A Câmara Municipal de Coimbra nomeou a ex-vereadora do Chega Maria Lencastre Portugal para o cargo de gestora-executiva da empresa municipal Prodeso, que detém o Instituto Técnico Artístico e Profissional (ITAP).
O executivo municipal PS/Livre/PAN e Cidadãos por Coimbra, presidido por Ana Abrunhosa, justificou a nomeação por se tratar de alguém “muito alinhada” com o executivo quer “em termos políticos, quer em termos de ideais e de opções”, disse à agência Lusa o vice-presidente da autarquia, Miguel Antunes, acrescentando que “até durante a campanha estava alinhada com a candidatura de Ana Abrunhosa”.
A coligação Avançar Coimbra tem apenas cinco dos onze vereadores, mas tem contado sempre com o voto da vereadora que se desfiliou do Chega poucos meses após ter sido eleita. Maria Lencastre Portugal é assistente social na Universidade de Coimbra e passará a ser remunerada no cargo para que agora foi nomeada.

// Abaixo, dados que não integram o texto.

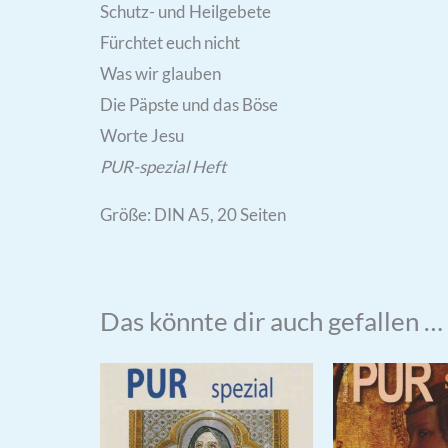
Schutz- und Heilgebete
Fürchtet euch nicht
Was wir glauben
Die Päpste und das Böse
Worte Jesu
PUR-spezial Heft
Größe: DIN A5, 20 Seiten
Das könnte dir auch gefallen …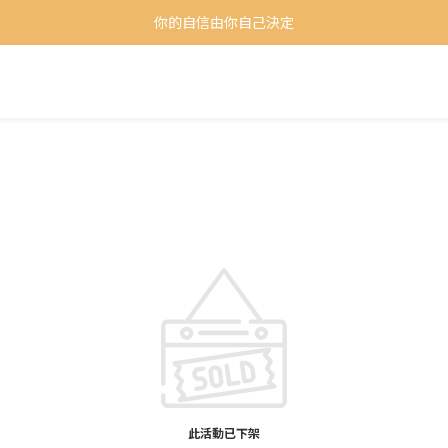
你的自信由你自己決定
你的自信由你自己決定
全館滿$1000免運未滿$1000超商店到店運費一律$65
加入會員首購享100元購物金
你的自信由你自己決定
此活動已下架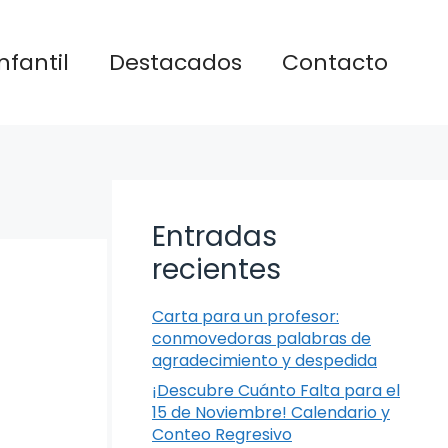
nfantil
Destacados
Contacto
Entradas
recientes
Carta para un profesor:
conmovedoras palabras de
agradecimiento y despedida
¡Descubre Cuánto Falta para el
15 de Noviembre! Calendario y
Conteo Regresivo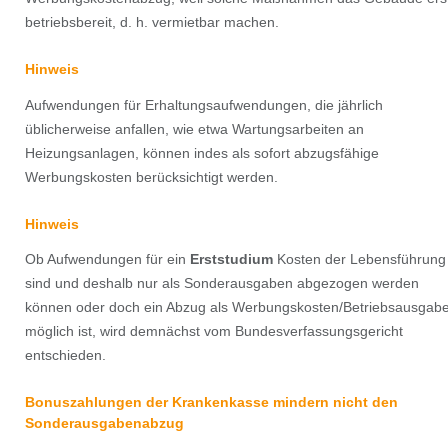
betriebsbereit, d. h. vermietbar machen.
Hinweis
Aufwendungen für Erhaltungsaufwendungen, die jährlich
üblicherweise anfallen, wie etwa Wartungsarbeiten an
Heizungsanlagen, können indes als sofort abzugsfähige
Werbungskosten berücksichtigt werden.
Hinweis
Ob Aufwendungen für ein
Erststudium
Kosten der Lebensführung
sind und deshalb nur als Sonderausgaben abgezogen werden
können oder doch ein Abzug als Werbungskosten/Betriebsausgab
möglich ist, wird demnächst vom Bundesverfassungsgericht
entschieden.
Bonuszahlungen der Krankenkasse mindern nicht den
Sonderausgabenabzug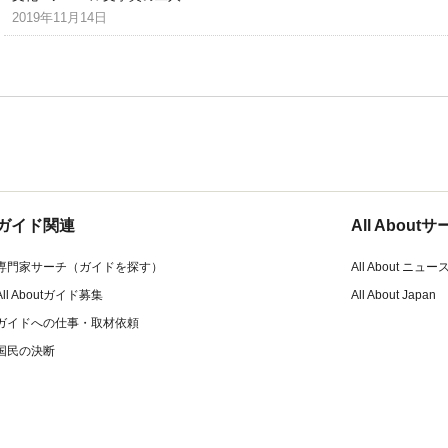
2019年11月14日
ガイド関連
All Abou
専門家サーチ（ガイドを探す）
All About ニュー
All Aboutガイド募集
All About Japan
ガイドへの仕事・取材依頼
国民の決断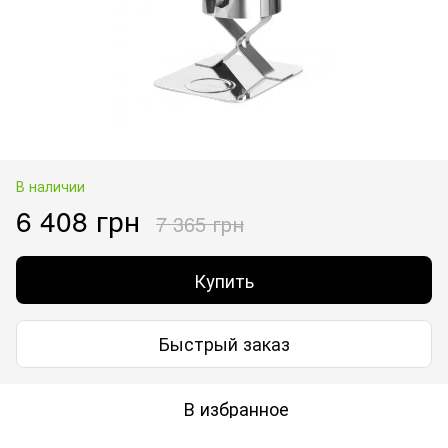
В наличии
6 408 грн
7 365 грн
Купить
Быстрый заказ
В избранное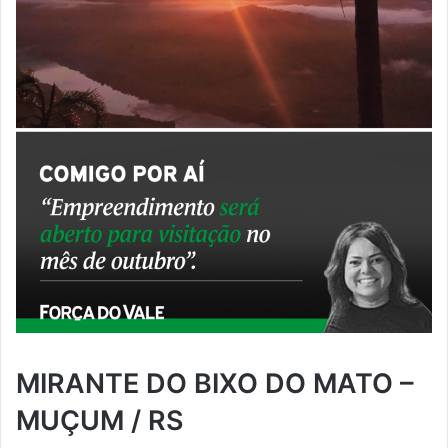
MIRANTE DO BIXO DO MATO –
MUÇUM / RS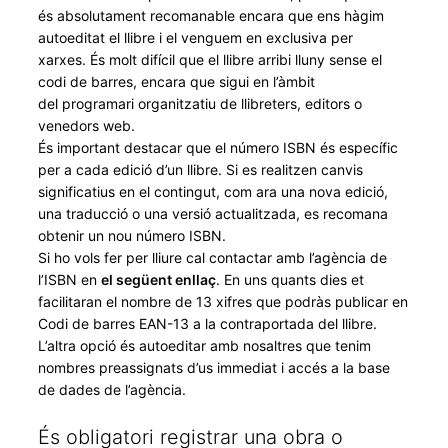
és absolutament recomanable encara que ens hàgim
autoeditat el llibre i el venguem en exclusiva per
xarxes. És molt difícil que el llibre arribi lluny sense el
codi de barres, encara que sigui en l’àmbit
del programari organitzatiu de llibreters, editors o
venedors web.
És important destacar que el número ISBN és específic
per a cada edició d’un llibre. Si es realitzen canvis
significatius en el contingut, com ara una nova edició,
una traducció o una versió actualitzada, es recomana
obtenir un nou número ISBN.
Si ho vols fer per lliure cal contactar amb l’agència de
l’ISBN en
el següent enllaç
. En uns quants dies et
facilitaran el nombre de 13 xifres que podràs publicar en
Codi de barres EAN-13 a la contraportada del llibre.
L’altra opció és autoeditar amb nosaltres que tenim
nombres preassignats d’us immediat i accés a la base
de dades de l’agència.
És obligatori registrar una obra o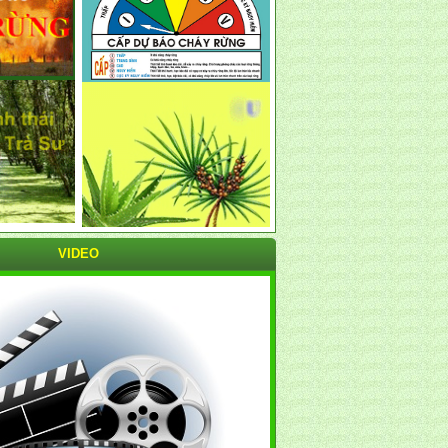
VIDEO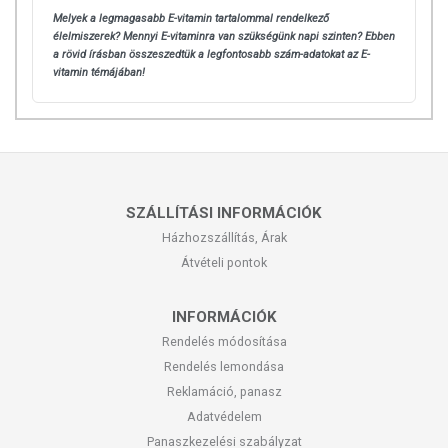
Melyek a legmagasabb E-vitamin tartalommal rendelkező
élelmiszerek? Mennyi E-vitaminra van szükségünk napi szinten? Ebben
a rövid írásban összeszedtük a legfontosabb szám-adatokat az E-
vitamin témájában!
SZÁLLÍTÁSI INFORMÁCIÓK
Házhozszállítás, Árak
Átvételi pontok
INFORMÁCIÓK
Rendelés módosítása
Rendelés lemondása
Reklamáció, panasz
Adatvédelem
Panaszkezelési szabályzat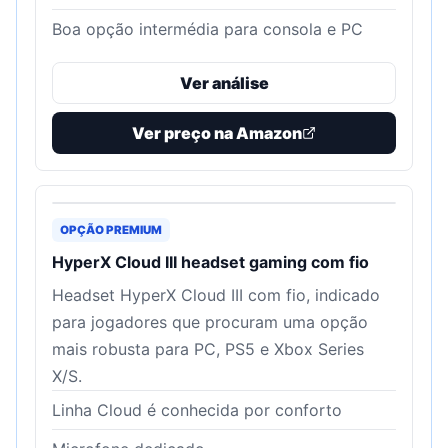
Boa opção intermédia para consola e PC
Ver análise
Ver preço na Amazon
OPÇÃO PREMIUM
HyperX Cloud III headset gaming com fio
Headset HyperX Cloud III com fio, indicado
para jogadores que procuram uma opção
mais robusta para PC, PS5 e Xbox Series
X/S.
Linha Cloud é conhecida por conforto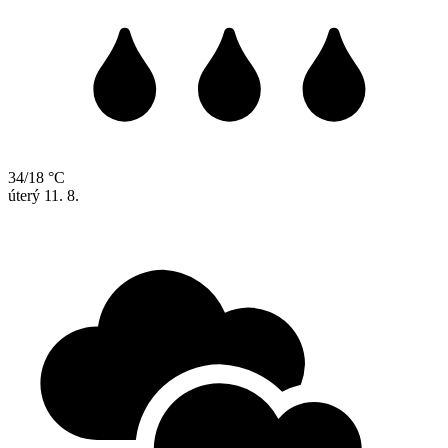
34/18 °C
úterý
11. 8.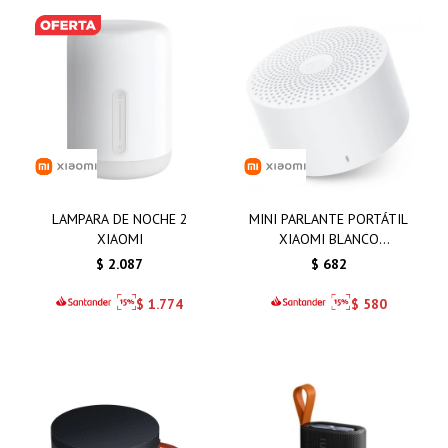
LAMPARA DE NOCHE 2
MINI PARLANTE PORTÁTIL
XIAOMI
XIAOMI BLANCO
SPEAKER2 COMPACTO
$
2.087
$
682
$
1.774
$
580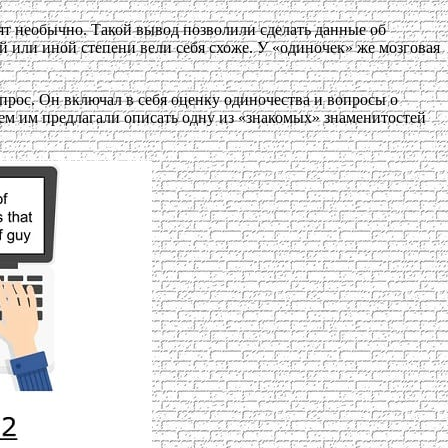
ят необычно. Такой вывод позволили сделать данные об
й или иной степени вели себя схоже. У «одиночек» же мозговая
прос. Он включал в себя оценку одиночества и вопросы о
тем им предлагали описать одну из «знакомых» знаменитостей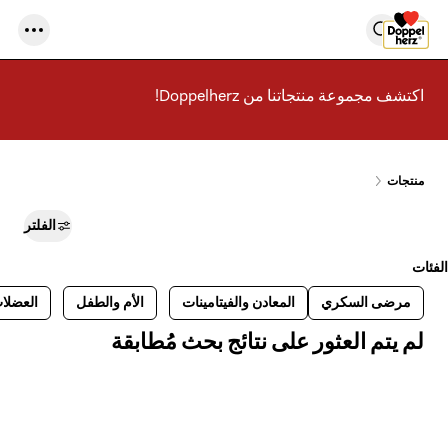
اكتشف مجموعة منتجاتنا من Doppelherz!
منتجات
الفلتر
الفئات
مرضى السكري
المعادن والفيتامينات
الأم والطفل
العضلات
لم يتم العثور على نتائج بحث مُطابقة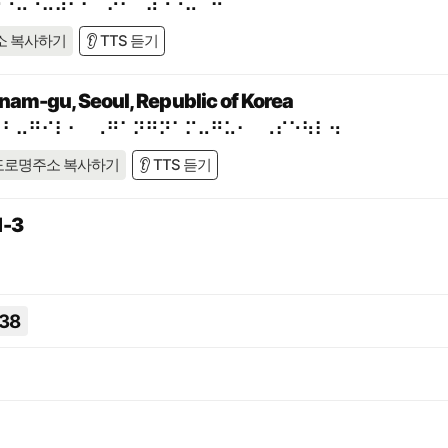
⠗⠙⠥⠐⠥⠼⠃⠃⠈⠕⠂⠀⠼⠙⠑⠤⠁⠚
소 복사하기
👂 TTS 듣기
nam-gu, Seoul, Republic of Korea
⠃⠃⠤⠛⠊⠇⠂⠀⠠⠛⠁⠝⠛⠝⠁⠍⠤⠛⠥⠂⠀⠠⠎⠑⠳⠇⠲
도로명주소 복사하기
👂 TTS 듣기
-3
38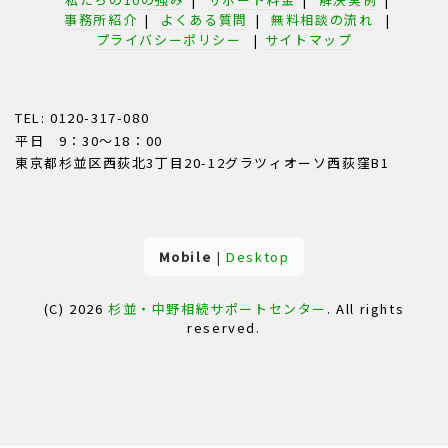
事務所紹介
|
よくある質問
|
無料相談の流れ
|
プライバシーポリシー
|
サイトマップ
TEL: 0120-317-080
平日 9：30～18：00
東京都杉並区西荻北3丁目20-12グラツィオーソ西荻窪B1
Mobile
|
Desktop
(C) 2026
杉並・中野相続サポートセンター
. All rights
reserved.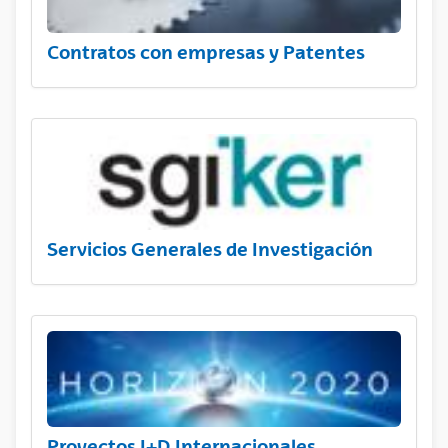
Contratos con empresas y Patentes
Servicios Generales de Investigación
Proyectos I+D Internacionales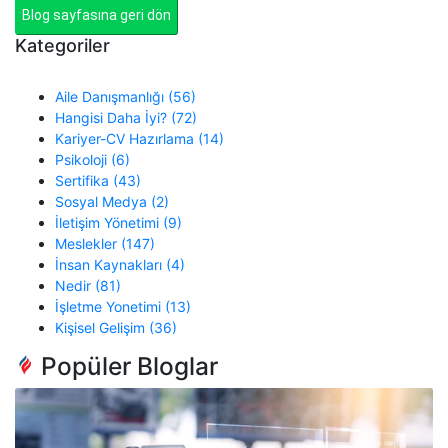
Blog sayfasına geri dön
Kategoriler
Aile Danışmanlığı (56)
Hangisi Daha İyi? (72)
Kariyer-CV Hazırlama (14)
Psikoloji (6)
Sertifika (43)
Sosyal Medya (2)
İletişim Yönetimi (9)
Meslekler (147)
İnsan Kaynakları (4)
Nedir (81)
İşletme Yonetimi (13)
Kişisel Gelişim (36)
Popüler Bloglar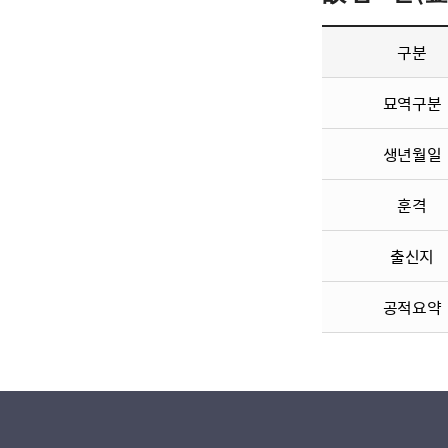
구분
묘역구분
생년월일
훈격
출신지
공적요약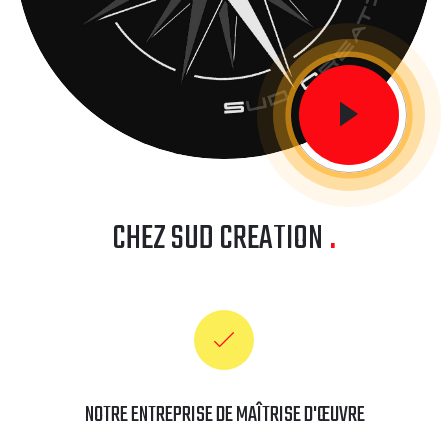
CHEZ SUD CREATION
.
NOTRE ENTREPRISE DE MAÎTRISE D'ŒUVRE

Na sua apresentação de candidatura, assumia-se como “democrata cristã, assumidamente de direita, católica e mãe de família” e sublinhava ter nascido “com a verdadeira liberdade” dias antes do 25 de Novembro. A promessa que deixava aos eleitores era a de enfrentar “o poder dos “senhores donos disto tudo”, instalados que estão à sombra dos seus diplomas há mais de 5 décadas”.
Agora que passou a vereadora independente, não esconde nas redes sociais a admiração por Ana Abrunhosa, afirmando que “a nossa maneira de ver a política é muito semelhante“ e que tem “a felicidade de aprender com a Presidente porque estou com ela frequentemente. Tenho muito que aprender, a Presidente tem a delicadeza de sabendo que quero aprender, me ensinar”.
Maria Lencastre Portugal confirmou à agência Lusa ter sido escolhida porque “a presidente e o vice-presidente lembraram-se de mim, em virtude de eu ter estado em uníssono com o executivo", acrescentando que nunca pensou na Prodeso e que a sua desvinculação do Chega não está relacionada com a nomeação. Apesar de não ter qualquer experiência em educação ou gestão, garante ter “o perfil certo” para o cargo.
Bloco estranha “silêncio ensurdecedor” dos partidos da coligação Avançar Coimbra
Opinião contrária tem o Bloco de Esquerda de Coimbra, que em comunicado repudiou esta nomeação e considerou “flagrante” o desajustamento entre o currículo da vereadora e o cargo para que foi nomeada.
“Tudo aponta para que estejamos perante uma nomeação política de caráter transacional, com contornos de natureza compensatória, o que em nada contribui para a dignificação da política autárquica”, sublinha a concelhia bloquista de Coimbra.
O Bloco/Coimbra diz ainda estranhar “o silêncio ensurdecedor das forças políticas que compõem esta coligação, depois de na campanha eleitoral se terem batido por maior transparência nas decisões do poder autárquico” da cidade.